> **MATERIAL FOR THIS EXERCISE**
********

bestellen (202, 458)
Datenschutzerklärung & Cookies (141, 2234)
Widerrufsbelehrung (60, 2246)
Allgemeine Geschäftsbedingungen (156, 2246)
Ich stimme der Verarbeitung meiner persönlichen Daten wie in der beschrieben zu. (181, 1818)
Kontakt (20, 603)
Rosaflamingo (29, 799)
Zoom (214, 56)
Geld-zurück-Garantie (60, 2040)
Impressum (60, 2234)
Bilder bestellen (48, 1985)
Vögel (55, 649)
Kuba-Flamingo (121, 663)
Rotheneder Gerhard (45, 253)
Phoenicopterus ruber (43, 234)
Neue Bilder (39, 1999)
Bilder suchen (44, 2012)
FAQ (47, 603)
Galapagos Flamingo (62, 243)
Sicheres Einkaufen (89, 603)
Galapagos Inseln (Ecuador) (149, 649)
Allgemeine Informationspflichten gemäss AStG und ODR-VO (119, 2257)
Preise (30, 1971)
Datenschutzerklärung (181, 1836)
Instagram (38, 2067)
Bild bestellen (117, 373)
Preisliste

********

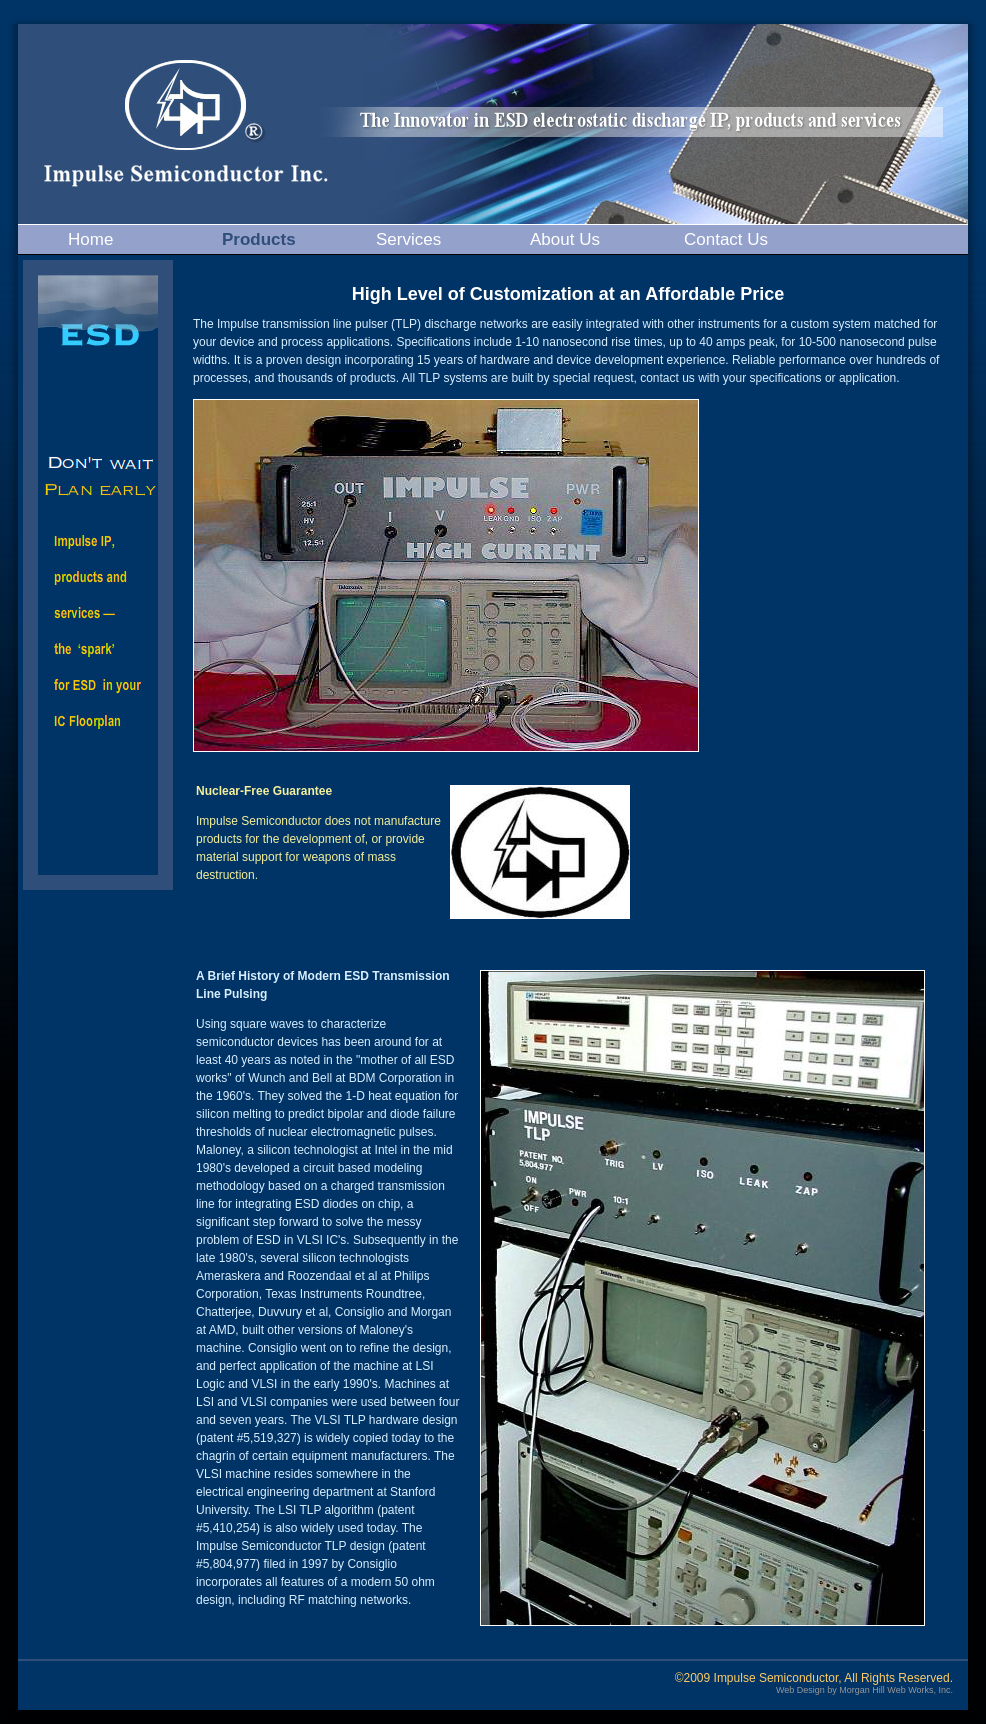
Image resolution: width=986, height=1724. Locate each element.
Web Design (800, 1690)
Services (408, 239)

********

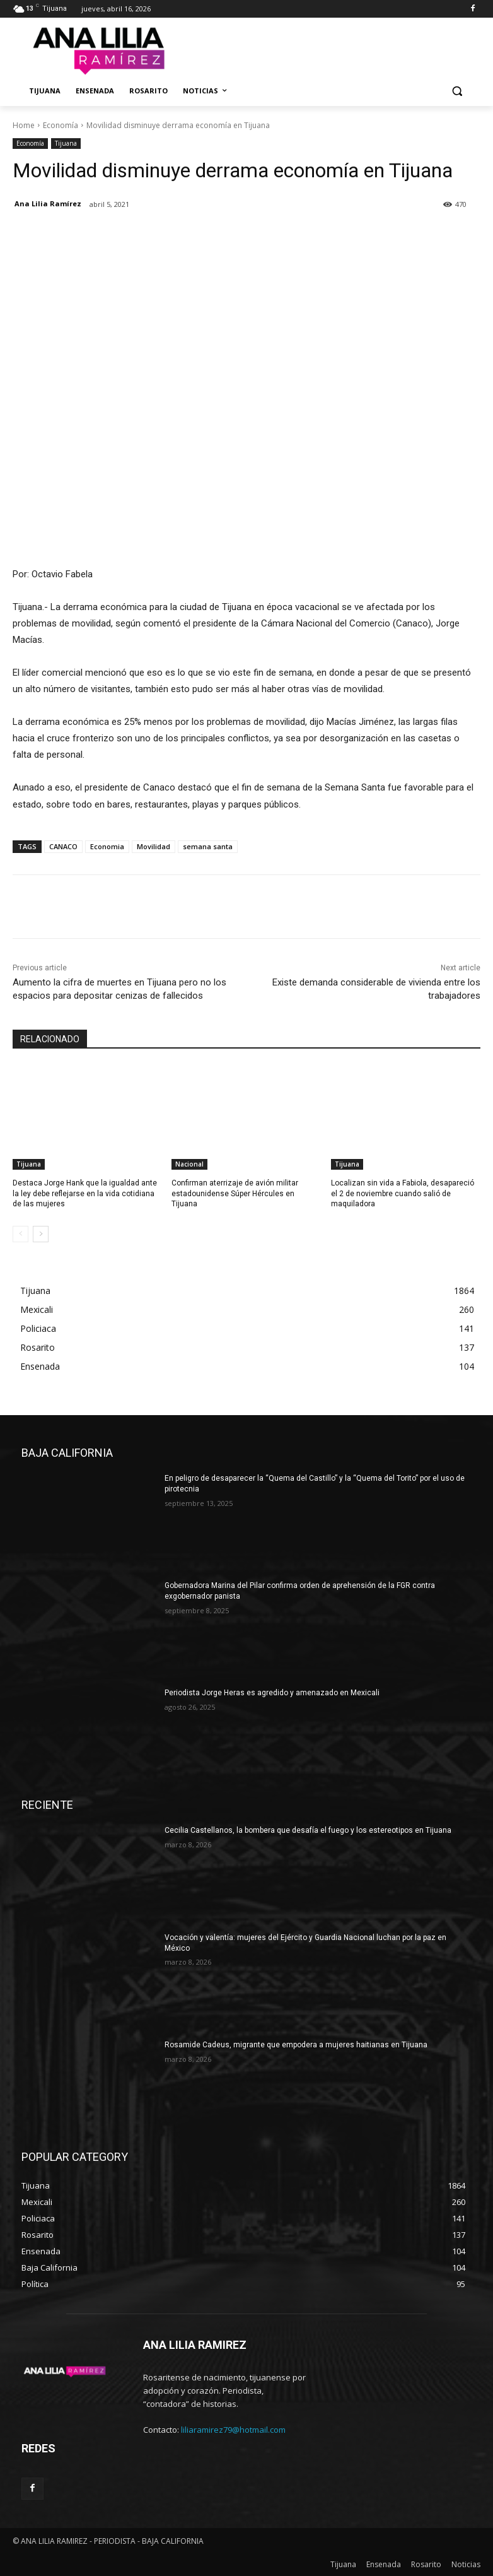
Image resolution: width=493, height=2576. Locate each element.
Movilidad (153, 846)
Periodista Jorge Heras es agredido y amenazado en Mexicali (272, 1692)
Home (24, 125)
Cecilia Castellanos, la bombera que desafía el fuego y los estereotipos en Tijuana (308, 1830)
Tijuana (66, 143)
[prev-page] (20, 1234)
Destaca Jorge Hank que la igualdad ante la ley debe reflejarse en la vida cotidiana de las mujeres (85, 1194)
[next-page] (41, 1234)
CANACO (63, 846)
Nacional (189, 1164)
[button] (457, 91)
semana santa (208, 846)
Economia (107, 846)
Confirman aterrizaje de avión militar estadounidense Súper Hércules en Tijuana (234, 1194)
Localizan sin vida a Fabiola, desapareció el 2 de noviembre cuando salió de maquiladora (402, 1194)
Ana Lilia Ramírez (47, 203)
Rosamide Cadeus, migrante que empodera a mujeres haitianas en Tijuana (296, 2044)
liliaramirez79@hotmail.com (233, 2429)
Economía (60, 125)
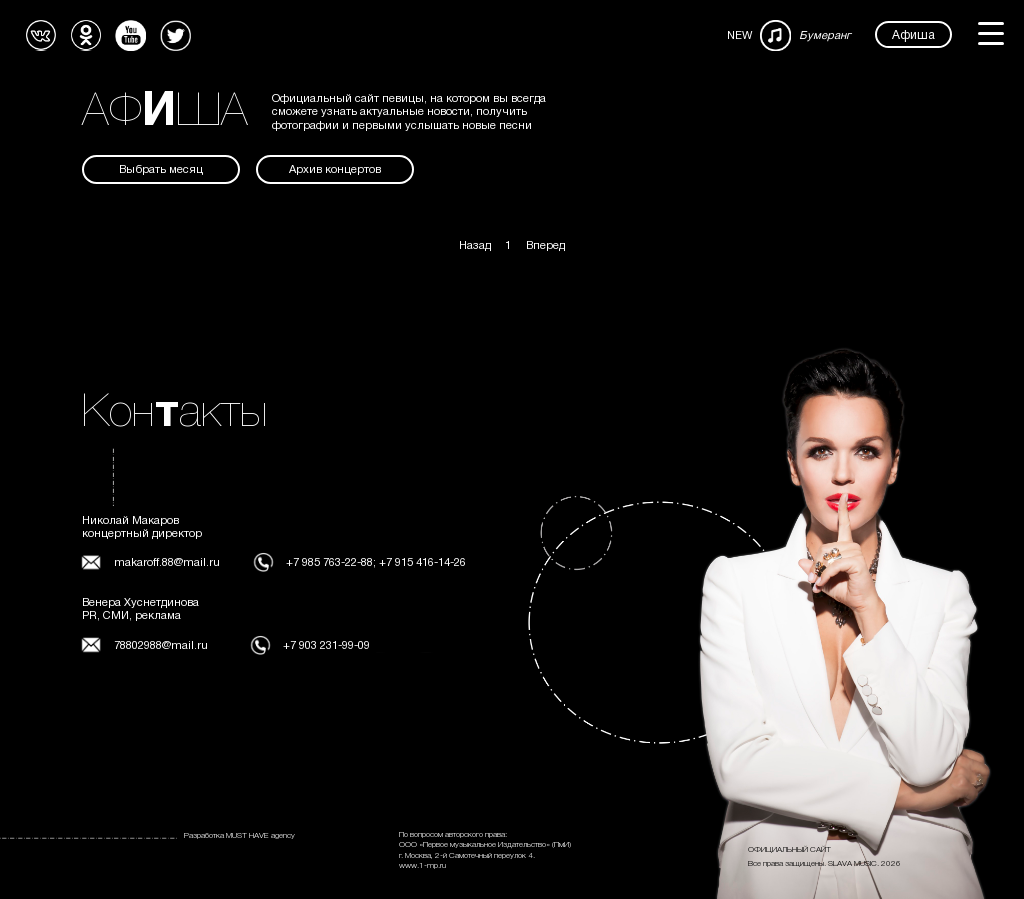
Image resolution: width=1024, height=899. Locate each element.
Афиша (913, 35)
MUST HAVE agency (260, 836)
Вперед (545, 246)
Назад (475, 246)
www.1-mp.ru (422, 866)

********

> **WORK INSTRUCTIONS**
An exact copy is needed of the stretch above that opens with the line containing "Periodista Jorge Heras" and closes with the line containing "www.1-mp.ru (422, 866)"; the pictures are not part of it.

> **ANSWER FOR THIS EXERCISE**
Periodista Jorge Heras es agredido y amenazado en Mexicali (272, 1692)
Home (24, 125)
Cecilia Castellanos, la bombera que desafía el fuego y los estereotipos en Tijuana (308, 1830)
Tijuana (66, 143)
[prev-page] (20, 1234)
Destaca Jorge Hank que la igualdad ante la ley debe reflejarse en la vida cotidiana de las mujeres (85, 1194)
[next-page] (41, 1234)
CANACO (63, 846)
Nacional (189, 1164)
[button] (457, 91)
semana santa (208, 846)
Economia (107, 846)
Confirman aterrizaje de avión militar estadounidense Súper Hércules en Tijuana (234, 1194)
Localizan sin vida a Fabiola, desapareció el 2 de noviembre cuando salió de maquiladora (402, 1194)
Ana Lilia Ramírez (47, 203)
Rosamide Cadeus, migrante que empodera a mujeres haitianas en Tijuana (296, 2044)
liliaramirez79@hotmail.com (233, 2429)
Economía (60, 125)
Image resolution: width=1024, height=899. Locate each element.
Афиша (913, 35)
MUST HAVE agency (260, 836)
Вперед (545, 246)
Назад (475, 246)
www.1-mp.ru (422, 866)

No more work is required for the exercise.